Drilling the Geochemical Monitoring Well

The BSCSP field team has made substantial progress on the monitoring well since drilling began on May 19. Over the next five days, the team drilled the main hole down to a depth of 3,661 feet, the target destination for extracting the first core samples.

As described in previous blog posts, the “coring” process involves extracting long cylinders of rock, which are studied for their geologic properties. The first core was a 30 foot sample from the Potlatch Formation, which consists of dense, anhydrite rock.
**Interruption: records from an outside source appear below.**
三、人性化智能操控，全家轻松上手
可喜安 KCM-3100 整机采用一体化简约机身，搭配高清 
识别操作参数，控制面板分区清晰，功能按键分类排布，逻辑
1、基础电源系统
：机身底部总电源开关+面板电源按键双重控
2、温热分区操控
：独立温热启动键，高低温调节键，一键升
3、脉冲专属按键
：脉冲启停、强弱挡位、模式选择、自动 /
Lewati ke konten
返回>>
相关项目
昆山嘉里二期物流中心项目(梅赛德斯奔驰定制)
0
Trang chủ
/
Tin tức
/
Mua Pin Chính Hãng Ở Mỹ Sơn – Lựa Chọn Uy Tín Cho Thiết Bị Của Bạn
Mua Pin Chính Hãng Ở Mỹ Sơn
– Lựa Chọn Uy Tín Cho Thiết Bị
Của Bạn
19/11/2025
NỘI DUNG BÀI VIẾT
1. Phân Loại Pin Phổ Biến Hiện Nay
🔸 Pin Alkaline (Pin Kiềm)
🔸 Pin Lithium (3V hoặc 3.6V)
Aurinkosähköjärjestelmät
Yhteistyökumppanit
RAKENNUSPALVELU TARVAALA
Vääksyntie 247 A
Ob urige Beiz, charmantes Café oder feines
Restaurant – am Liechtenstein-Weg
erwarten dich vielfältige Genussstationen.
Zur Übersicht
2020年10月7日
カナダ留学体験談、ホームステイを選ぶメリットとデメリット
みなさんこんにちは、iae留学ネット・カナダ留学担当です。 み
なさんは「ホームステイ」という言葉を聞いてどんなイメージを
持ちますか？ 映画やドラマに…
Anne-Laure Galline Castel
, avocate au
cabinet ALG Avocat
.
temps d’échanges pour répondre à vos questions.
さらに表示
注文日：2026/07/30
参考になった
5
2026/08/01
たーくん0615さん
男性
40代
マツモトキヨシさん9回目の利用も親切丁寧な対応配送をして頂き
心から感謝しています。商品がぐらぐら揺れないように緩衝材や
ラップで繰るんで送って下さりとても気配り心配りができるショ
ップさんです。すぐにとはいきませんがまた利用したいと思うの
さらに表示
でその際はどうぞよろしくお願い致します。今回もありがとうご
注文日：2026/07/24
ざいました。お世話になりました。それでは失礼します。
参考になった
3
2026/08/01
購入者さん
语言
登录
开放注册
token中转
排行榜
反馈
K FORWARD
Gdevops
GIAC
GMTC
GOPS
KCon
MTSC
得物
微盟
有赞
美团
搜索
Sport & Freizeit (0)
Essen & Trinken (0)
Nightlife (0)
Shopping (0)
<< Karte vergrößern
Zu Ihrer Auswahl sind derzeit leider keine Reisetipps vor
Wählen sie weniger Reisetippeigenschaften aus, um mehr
This layer will serve as a secondary layer of cap rock above the carbon dioxide (CO2) injection zone.

From there, the team drilled ahead approximately 200 feet to reach another section targeted for more extensive coring. Starting at a depth of 3,904 feet, the team cored a continuous section of 240 feet. The process, which took three full days to complete, was conducted by extracting four samples, each in 60 foot core barrels. By capturing samples from such a long segment of the well, researchers will be able to carefully analyze the complex geology of the CO2 injection zone, which includes layers of cap rock as well as zones of high porosity and permeability. This will help BSCSP pinpoint the optimal for injection and monitoring activities.

When the coring was complete, the team continued drilling approximately 550 feet, reaching the total, final depth of 4,700 feet on May 28. With the primary drilling finished, the next tasks on this well will include logging (a measurement process), lining the hole with pipe, and cementing the well surfaces.